作ったのはFRモデルが中心で、2002&2004年にはスカリエッティのペットネームを付けた456Mと612がリリースされています。
また、映画「キャノンボール」や、人気ドラマ「マイアミバイス」などにも登場し、ひところのアメリカでフェラーリといえば誰もがデイトナ・スパイダーを思い起こすほどのアイコンモデルとなりました。
わずか121台しか作られなかったというのも、伝説化に拍車をかけているのではないでしょうか。
ピニンファリーナのボディを大胆にカットできるのは、フェラーリ公認カロッツェリアのスカリエッティだからこそ。

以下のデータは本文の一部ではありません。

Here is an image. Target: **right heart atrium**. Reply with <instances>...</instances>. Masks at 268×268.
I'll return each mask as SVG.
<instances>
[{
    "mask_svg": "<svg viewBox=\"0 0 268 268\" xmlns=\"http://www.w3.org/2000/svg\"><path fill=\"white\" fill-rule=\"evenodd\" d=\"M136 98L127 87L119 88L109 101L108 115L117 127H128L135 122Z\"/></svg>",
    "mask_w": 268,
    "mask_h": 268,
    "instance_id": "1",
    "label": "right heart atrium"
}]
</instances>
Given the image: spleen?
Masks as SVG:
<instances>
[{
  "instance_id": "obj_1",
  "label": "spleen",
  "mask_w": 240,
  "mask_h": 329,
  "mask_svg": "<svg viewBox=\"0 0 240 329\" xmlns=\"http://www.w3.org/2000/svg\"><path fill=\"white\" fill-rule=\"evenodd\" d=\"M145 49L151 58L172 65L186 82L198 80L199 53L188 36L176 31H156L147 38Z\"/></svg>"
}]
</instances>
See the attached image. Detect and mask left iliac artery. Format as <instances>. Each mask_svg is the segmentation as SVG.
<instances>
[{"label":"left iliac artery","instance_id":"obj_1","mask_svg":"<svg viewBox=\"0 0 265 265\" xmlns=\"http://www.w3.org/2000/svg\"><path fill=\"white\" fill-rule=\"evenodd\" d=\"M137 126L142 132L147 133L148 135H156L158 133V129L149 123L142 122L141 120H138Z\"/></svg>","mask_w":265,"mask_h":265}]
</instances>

わずかに121台だけが製造されています。
デイトナ・コンペティツィオーネ:貴重なファクトリーレーサー
デイトナ・サーキットの名を冠した以上、当然レーシングカーも作られています。が、フェラーリのファクトリーで製作されたのはわずかに15台のみ。
当時、すでにトップグループはミッドシップのプロトタイプでしたので、デイトナはGT(またはGTS)クラスへの参戦とされ、シボレー・コルベットやポルシェ911Sといったライバルと闘うのが目的だったとされています。
エンジンのチューンナップ(352→450馬力)をはじめ、フレームの強化、よりファットなタイヤが履けるようボディの拡幅といったカスタムで、シリーズ(I~III)ごとにボディ形状、そして仕様素材が異なっています。

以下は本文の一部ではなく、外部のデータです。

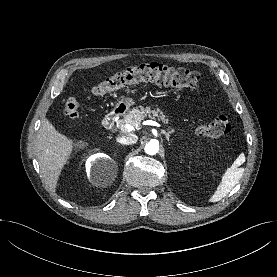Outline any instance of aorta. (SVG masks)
<instances>
[{"label":"aorta","mask_w":277,"mask_h":277,"mask_svg":"<svg viewBox=\"0 0 277 277\" xmlns=\"http://www.w3.org/2000/svg\"><path fill=\"white\" fill-rule=\"evenodd\" d=\"M159 151V144L155 140H151L145 146V152L149 155H155Z\"/></svg>","instance_id":"762f6f07"}]
</instances>
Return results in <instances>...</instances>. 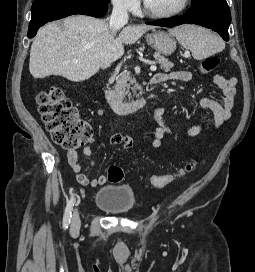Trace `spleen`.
I'll list each match as a JSON object with an SVG mask.
<instances>
[{
	"instance_id": "obj_1",
	"label": "spleen",
	"mask_w": 255,
	"mask_h": 272,
	"mask_svg": "<svg viewBox=\"0 0 255 272\" xmlns=\"http://www.w3.org/2000/svg\"><path fill=\"white\" fill-rule=\"evenodd\" d=\"M178 42L189 49L196 60L221 52L225 43L208 29L196 25H181L170 30Z\"/></svg>"
}]
</instances>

写真のサンプルは北米のフェラーリ(サテライト)チーム、NARTが製作したモデルですが、もとを正せばファクトリーが作ったレーサーそのもの。耐久レースらしく、リトラクタブルライトが廃されて、一般的な4灯となったほか、リップスポイラー、オーバーフェンダーといったレーストリムが目につきます。
また、現在のオーナーは公道走行を可能としたらしく、スポーツシートが2脚装備されたほか、エキゾーストパイプもサイド出しから一般的なリヤ4本出しに変更されています。
ただし、メーターパネルのコーションランプやキルスイッチ、追加ライトのスイッチなど、レーサーらしい装備はそのまま。
オークションでの指し値は軽く10億円を超えていましたが、二度と現れないであろうV12のFRレーサー、しかもフェラーリのファクトリーメイドと考えれば、至極当然な値付けではないでしょうか。
あのデイトナが車高を落とし、太いタイヤを装着するとここまで獰猛なレーシングカーに変身。V12の咆哮もまた、胸のすくような音であること間違いなし。
シートが2脚装備されているのは、現オーナーが公道走行も楽しむためのもの。ノーマルとは形状の違うスポーツシートを使っています。
GTクラスでの雄姿。左にいるのは強敵だった911Sですが、このほかにもシボレー・コルベットもデイトナのライバルとして走っていました。